Lisa promotes "intuitive eating," explaining the principles in an Instagram post. "Your relationship with food plays a key role in your overall fitness journey. Whilst it's good to have a sufficient understanding.
Instead, focus on the positives. You received a great source of iron, protein, carbs, and calcium, and you probably rather enjoyed it. You do not need to use exercise to negate eating but rather consume food.
They are essential for energy and nutrients, therefore you should aim to include some at every meal. Low GI carbohydrates slowly release energy and are higher in fibre which means they will keep you fuller for longer.
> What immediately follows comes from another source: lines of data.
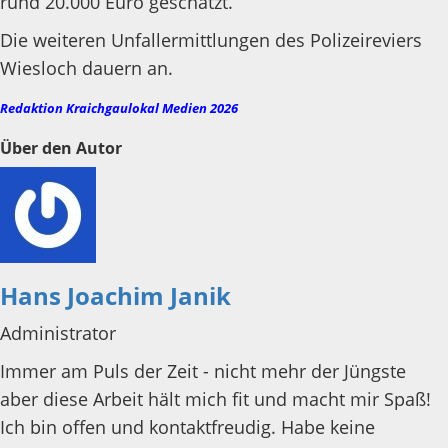
rund 20.000 Euro geschätzt.
Die weiteren Unfallermittlungen des Polizeireviers
Wiesloch dauern an.
Redaktion Kraichgaulokal Medien 2026
Über den Autor
Hans Joachim Janik
Administrator
Immer am Puls der Zeit - nicht mehr der Jüngste
aber diese Arbeit hält mich fit und macht mir Spaß!
Ich bin offen und kontaktfreudig. Habe keine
Then, fill your plate "with a rainbow of non-starchy vegetables and dark leafy greens. Examples include broccoli, spinach, kale, peppers, cucumber, courgette, onion, aubergine.
Lisa doesn't like to label her eating plan. "I don't like to call it a diet as it's my lifestyle and not a diet. My nutrition has stayed the same, except some days I am increasing my calories as I am working out.
While she spends a lot of time in the gym, Lisa starts her day with steps. "I do a 1 hour walk every morning. It helps with my mindset for the day and I think about everything I am grateful for.
Contrary to popular belief, crunches, and sit-ups aren't the best exercises to build abs. Try doing a set like Lisa's, which works all the muscles in your midsection, including oblique.
The first exercise she does is supported abductions. "For glute medius (upper part of your glutes). Hold on/lean on an upright backrest and kick in an angled direction away.